__Task goal__. For this exercise, copy each line of the records that contains the word "anunță".

Extracted page text data

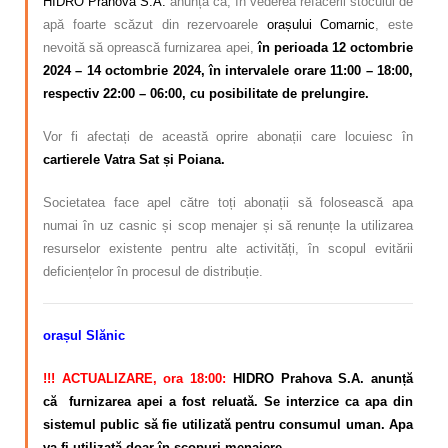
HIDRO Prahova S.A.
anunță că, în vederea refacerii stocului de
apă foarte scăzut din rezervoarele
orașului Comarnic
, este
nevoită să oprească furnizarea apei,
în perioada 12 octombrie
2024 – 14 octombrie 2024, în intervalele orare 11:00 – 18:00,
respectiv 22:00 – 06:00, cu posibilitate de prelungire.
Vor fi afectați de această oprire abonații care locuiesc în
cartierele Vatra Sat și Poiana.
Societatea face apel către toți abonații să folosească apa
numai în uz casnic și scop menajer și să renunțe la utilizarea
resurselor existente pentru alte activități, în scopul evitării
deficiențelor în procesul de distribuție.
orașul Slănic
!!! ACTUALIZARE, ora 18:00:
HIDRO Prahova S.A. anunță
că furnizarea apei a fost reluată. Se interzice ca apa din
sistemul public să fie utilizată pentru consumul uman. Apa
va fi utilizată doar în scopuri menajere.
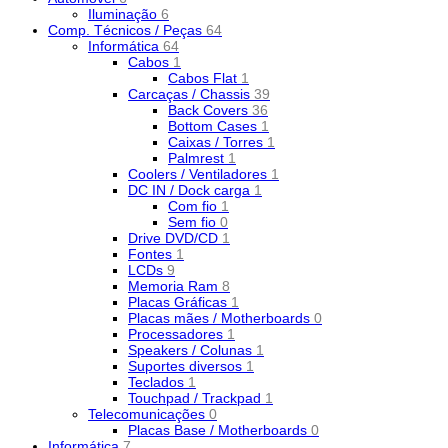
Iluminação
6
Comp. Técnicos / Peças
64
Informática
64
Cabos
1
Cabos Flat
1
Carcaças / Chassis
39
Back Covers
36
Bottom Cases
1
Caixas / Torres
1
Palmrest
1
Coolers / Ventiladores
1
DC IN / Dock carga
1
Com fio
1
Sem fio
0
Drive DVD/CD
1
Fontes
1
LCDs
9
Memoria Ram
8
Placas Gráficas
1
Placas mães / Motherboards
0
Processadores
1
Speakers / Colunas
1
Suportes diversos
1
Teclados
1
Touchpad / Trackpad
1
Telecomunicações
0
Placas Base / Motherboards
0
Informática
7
--
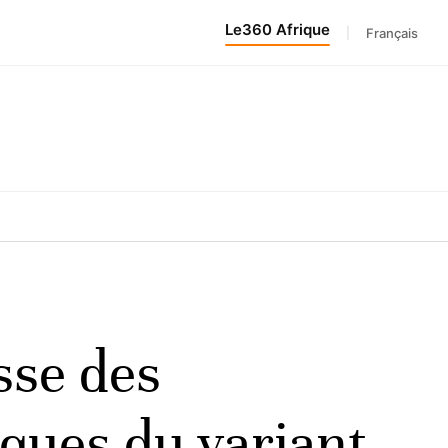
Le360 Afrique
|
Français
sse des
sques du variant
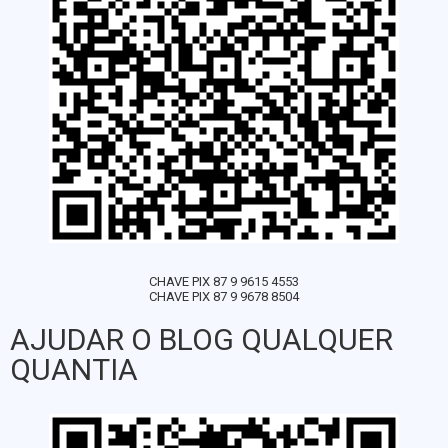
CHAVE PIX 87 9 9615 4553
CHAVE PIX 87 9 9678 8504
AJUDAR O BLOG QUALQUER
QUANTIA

__Answer to this exercise__.
anunță că, în vederea refacerii stocului de
HIDRO Prahova S.A. anunță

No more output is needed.